▶ ABOUT THIS TASK: Retype the data exactly, from its first line to the line containing "Tall og forskning", including both, and skip any picture.

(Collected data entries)
· · ·

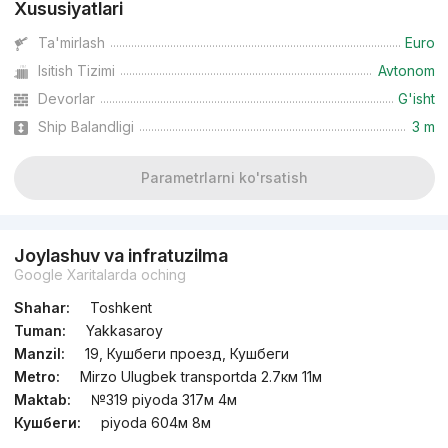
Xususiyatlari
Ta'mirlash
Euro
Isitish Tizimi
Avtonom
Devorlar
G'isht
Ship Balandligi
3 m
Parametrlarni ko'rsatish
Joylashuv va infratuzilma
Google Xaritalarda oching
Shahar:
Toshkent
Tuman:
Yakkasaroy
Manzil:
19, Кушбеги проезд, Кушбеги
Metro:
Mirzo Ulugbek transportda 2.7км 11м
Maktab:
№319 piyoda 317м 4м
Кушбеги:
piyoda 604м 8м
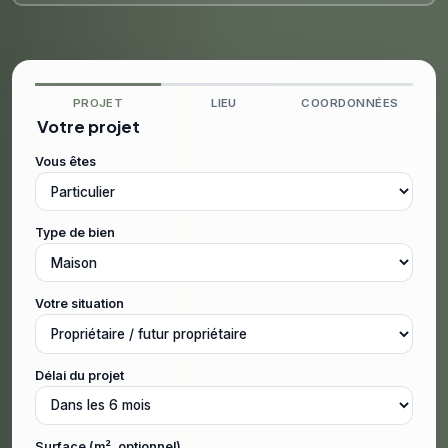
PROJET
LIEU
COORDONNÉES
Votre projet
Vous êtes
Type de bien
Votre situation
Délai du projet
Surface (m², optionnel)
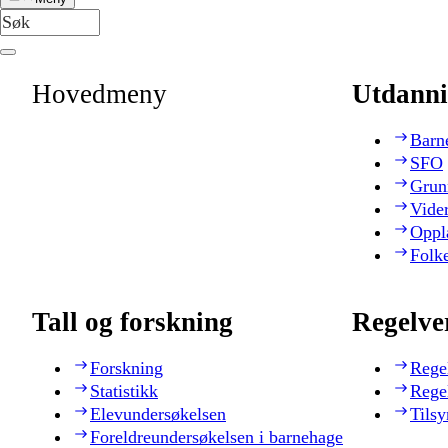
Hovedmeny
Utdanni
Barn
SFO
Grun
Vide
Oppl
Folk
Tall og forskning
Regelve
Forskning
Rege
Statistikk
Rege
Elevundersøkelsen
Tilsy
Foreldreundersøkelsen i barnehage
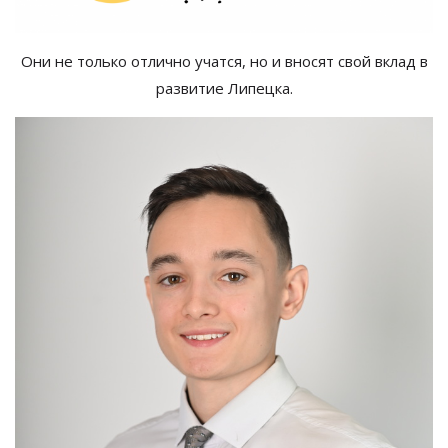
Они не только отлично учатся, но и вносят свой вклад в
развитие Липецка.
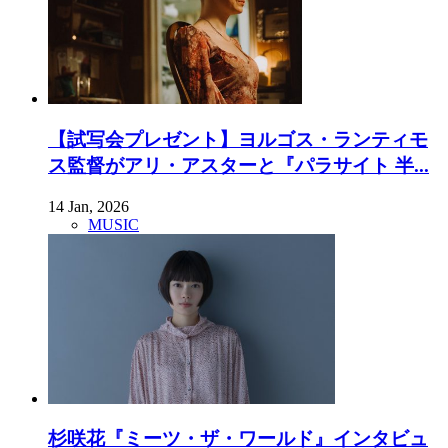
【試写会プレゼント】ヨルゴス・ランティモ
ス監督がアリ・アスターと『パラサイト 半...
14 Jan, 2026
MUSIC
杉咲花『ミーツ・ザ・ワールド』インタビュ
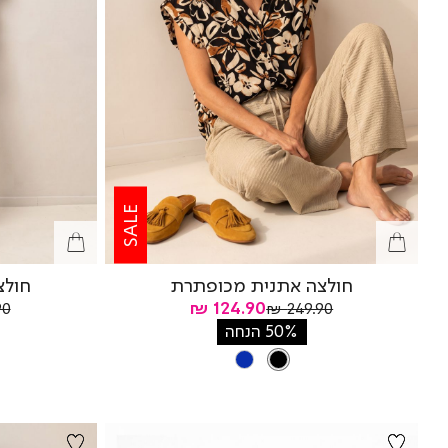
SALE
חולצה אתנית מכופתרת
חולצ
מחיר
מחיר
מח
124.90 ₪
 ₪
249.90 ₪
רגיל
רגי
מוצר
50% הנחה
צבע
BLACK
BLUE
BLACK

· · ·

▶ RESULT OF THE EXERCISE:
Xususiyatlari
Ta'mirlash
Euro
Isitish Tizimi
Avtonom
Devorlar
G'isht
Ship Balandligi
3 m
Parametrlarni ko'rsatish
Joylashuv va infratuzilma
Google Xaritalarda oching
Shahar:
Toshkent
Tuman:
Yakkasaroy
Manzil:
19, Кушбеги проезд, Кушбеги
Metro:
Mirzo Ulugbek transportda 2.7км 11м
Maktab:
№319 piyoda 317м 4м
Кушбеги:
piyoda 604м 8м
PROJET
LIEU
COORDONNÉES
Votre projet
Vous êtes
Type de bien
Votre situation
Délai du projet
Surface (m², optionnel)
Hovedmeny
Utdanni
Barn
SFO
Grun
Vide
Oppl
Folk
Tall og forskning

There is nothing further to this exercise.